Describe the current behavior
When a new iterator to a dataset containing a shuffle() iteration is opened after the old one became completely exhausted,
the memory held by the ShuffleDataset is not released / reused, resulting in massive memory leaks and ultimately in the process being killed by the OOM reaper.

For this purpose it does not matter whether we manually iterate over the dataset, use a Keras function like Model.fit() or chain a Dataset.repeat() operation at the end.
The original bug was found in production code and the condensed code below outlines roughly our original data pipeline
but perfectly reproduces the problem.

Describe the expected behavior
Memory usage should be constant when a new iterator to the Dataset is opened and there are no existing iterators anymore.
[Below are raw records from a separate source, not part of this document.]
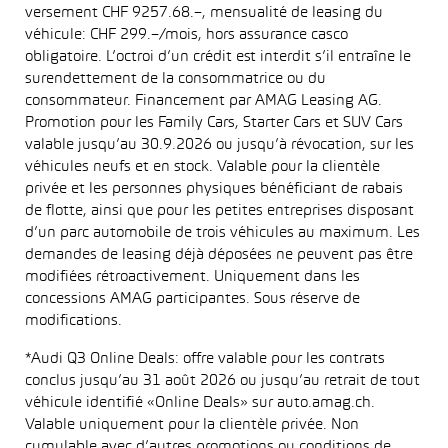
versement CHF 9257.68.–, mensualité de leasing du
véhicule: CHF 299.–/mois, hors assurance casco
obligatoire. L’octroi d’un crédit est interdit s’il entraîne le
surendettement de la consommatrice ou du
consommateur. Financement par AMAG Leasing AG.
Promotion pour les Family Cars, Starter Cars et SUV Cars
valable jusqu’au 30.9.2026 ou jusqu’à révocation, sur les
véhicules neufs et en stock. Valable pour la clientèle
privée et les personnes physiques bénéficiant de rabais
de flotte, ainsi que pour les petites entreprises disposant
d’un parc automobile de trois véhicules au maximum. Les
demandes de leasing déjà déposées ne peuvent pas être
modifiées rétroactivement. Uniquement dans les
concessions AMAG participantes. Sous réserve de
modifications.
*Audi Q3 Online Deals: offre valable pour les contrats
conclus jusqu’au 31 août 2026 ou jusqu’au retrait de tout
véhicule identifié «Online Deals» sur auto.amag.ch.
Valable uniquement pour la clientèle privée. Non
cumulable avec d’autres promotions ou conditions de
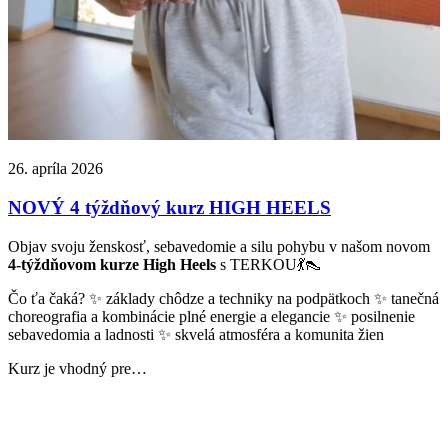
26. apríla 2026
NOVÝ 4 týždňový kurz HIGH HEELS
Objav svoju ženskosť, sebavedomie a silu pohybu v našom novom
4-týždňovom kurze High Heels
s TERKOU💃👠
Čo ťa čaká? ✨ základy chôdze a techniky na podpätkoch ✨ tanečná
choreografia a kombinácie plné energie a elegancie ✨ posilnenie
sebavedomia a ladnosti ✨ skvelá atmosféra a komunita žien
Kurz je vhodný pre…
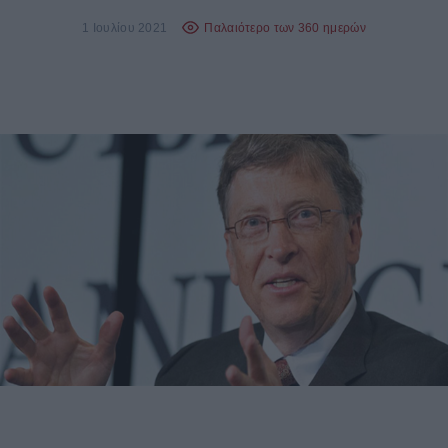
1 Ιουλίου 2021
Παλαιότερο των 360 ημερών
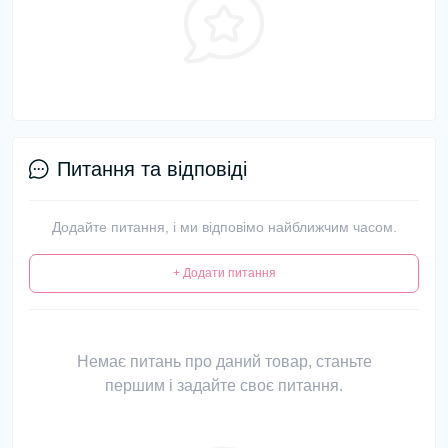
Питання та відповіді
Додайте питання, і ми відповімо найближчим часом.
+ Додати питання
Немає питань про даний товар, станьте
першим і задайте своє питання.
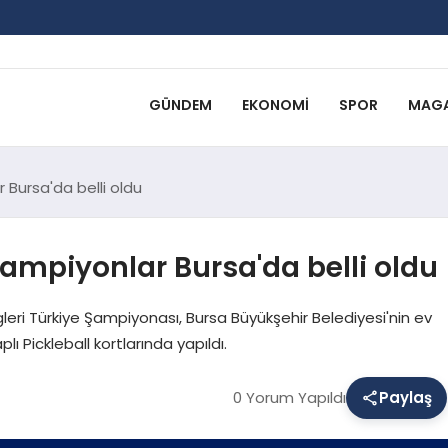
GÜNDEM
EKONOMI
SPOR
MAGA
r Bursa'da belli oldu
 şampiyonlar Bursa'da belli oldu
igleri Türkiye Şampiyonası, Bursa Büyükşehir Belediyesi'nin ev
lı Pickleball kortlarında yapıldı.
0 Yorum Yapıldı
Paylaş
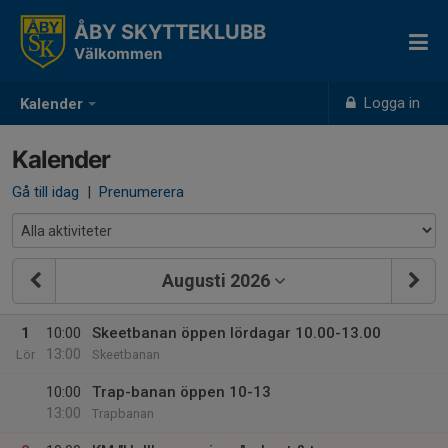
ÅBY SKYTTEKLUBB
Välkommen
Logga in
Kalender
Kalender
Gå till idag
|
Prenumerera
Augusti 2026
1
10:00
Skeetbanan öppen lördagar 10.00-13.00
13:00
Lör
Skeetbanan
10:00
Trap-banan öppen 10-13
13:00
Trapbanan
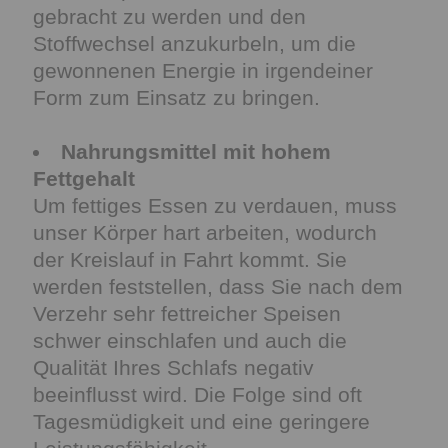
gebracht zu werden und den
Stoffwechsel anzukurbeln, um die
gewonnenen Energie in irgendeiner
Form zum Einsatz zu bringen.
Nahrungsmittel mit hohem
Fettgehalt
Um fettiges Essen zu verdauen, muss
unser Körper hart arbeiten, wodurch
der Kreislauf in Fahrt kommt. Sie
werden feststellen, dass Sie nach dem
Verzehr sehr fettreicher Speisen
schwer einschlafen und auch die
Qualität Ihres Schlafs negativ
beeinflusst wird. Die Folge sind oft
Tagesmüdigkeit und eine geringere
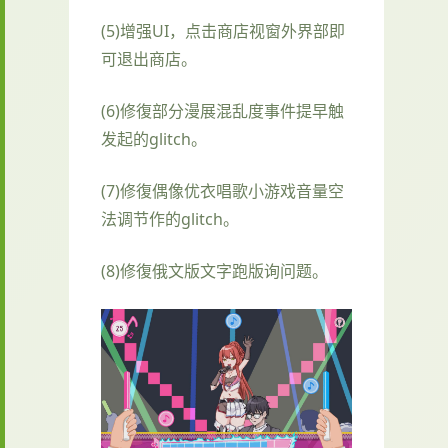
(5)增强UI，点击商店视窗外界部即
可退出商店。
(6)修復部分漫展混乱度事件提早触
发起的glitch。
(7)修復偶像优衣唱歌小游戏音量空
法调节作的glitch。
(8)修復俄文版文字跑版询问题。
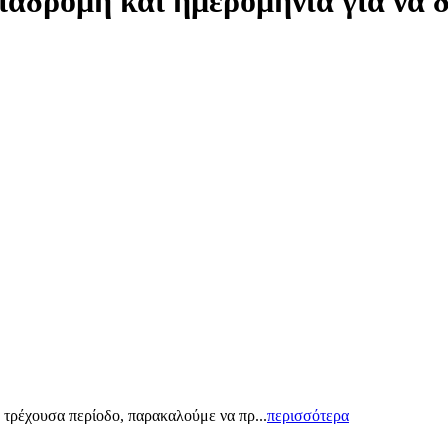
ιαδρομή και ημερομηνία για να 
 τρέχουσα περίοδο, παρακαλούμε να πρ...
περισσότερα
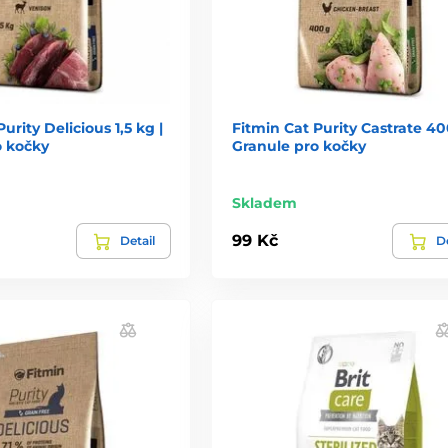
urity Delicious 1,5 kg |
Fitmin Cat Purity Castrate 40
o kočky
Granule pro kočky
Skladem
99 Kč
Detail
De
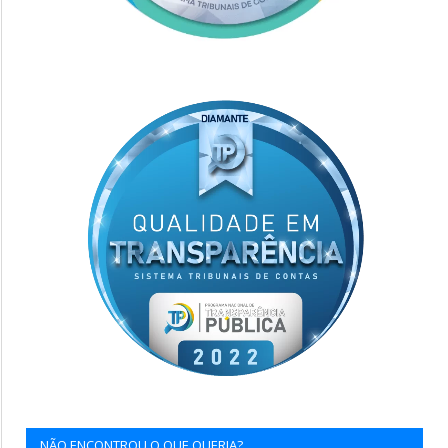
NÃO ENCONTROU O QUE QUERIA?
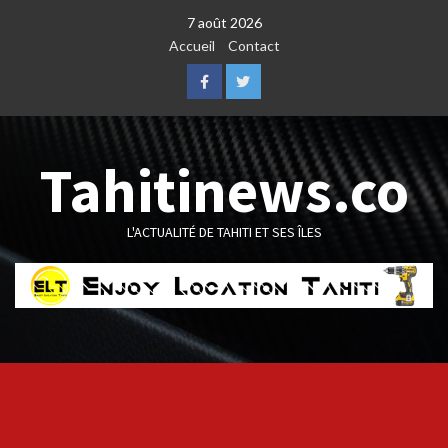
Skip
7 août 2026
to
Accueil
Contact
content
Facebook
Twitter
Tahitinews.co
L'ACTUALITÉ DE TAHITI ET SES ÎLES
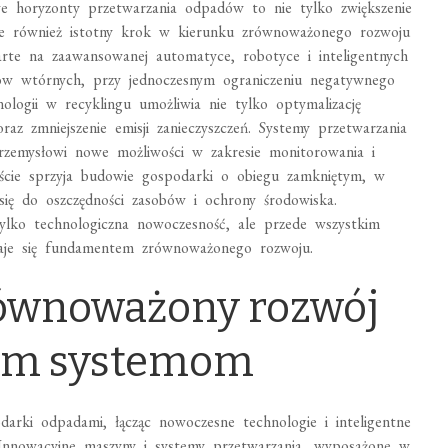
e horyzonty przetwarzania odpadów to nie tylko zwiększenie
ale również istotny krok w kierunku zrównoważonego rozwoju
arte na zaawansowanej automatyce, robotyce i inteligentnych
ców wtórnych, przy jednoczesnym ograniczeniu negatywnego
logii w recyklingu umożliwia nie tylko optymalizację
raz zmniejszenie emisji zanieczyszczeń. Systemy przetwarzania
przemysłowi nowe możliwości w zakresie monitorowania i
jście sprzyja budowie gospodarki o obiegu zamkniętym, w
ię do oszczędności zasobów i ochrony środowiska.
tylko technologiczna nowoczesność, ale przede wszystkim
staje się fundamentem zrównoważonego rozwoju.
Zrównoważony rozwój
nym systemom
darki odpadami, łącząc nowoczesne technologie i inteligentne
 Innowacyjne maszyny i systemy przetwarzania, wyposażone w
To be extra safe it might be desirable to immediately release any memory held by the ShuffleDataset when iteration is done,
so that other components can use it. (maybe introduce parameter controlling the behaviour?). This could be very important in conjunction with Dataset.interleave(), e.g when we iterate 36 files with a cycle_length of four and only have enough memory to hold 4 shuffle buffers in memory. If memory is not immediately released, we would run out of memory after the first four files have been processed.

Standalone code to reproduce the issue
I run the code with the memory-profiler package (https://pypi.org/project/memory-profiler/) to generate plots of the memory usage. By default shuffle buffers are enabled but when any additional argv is passed, shuffle buffers will be disabled:

Example usage: mprof run --include-children test.py or mprof run --include-children test.py no-shuffle

I recommend at least 32 GB of memory so that you can properly observe the behaviour. Otherwise feel free to tune down the memory usage in the code, for example by reducing the image size from 512x512 to 256x256.

import sys
import tensorflow as tf

do_shuffle = len(sys.argv) <= 1

# Simulate reading from files
filenames = tf.data.Dataset.from_tensor_slices(['{}.data'.format(i) for i in range(16)])

def read_files(files):
    # In the original code we open TFRecordDatasets here
    N = 8192 * 4

    def gen():
        for _ in range(N // 32):
            yield tf.random.normal([32, 512, 512, 1])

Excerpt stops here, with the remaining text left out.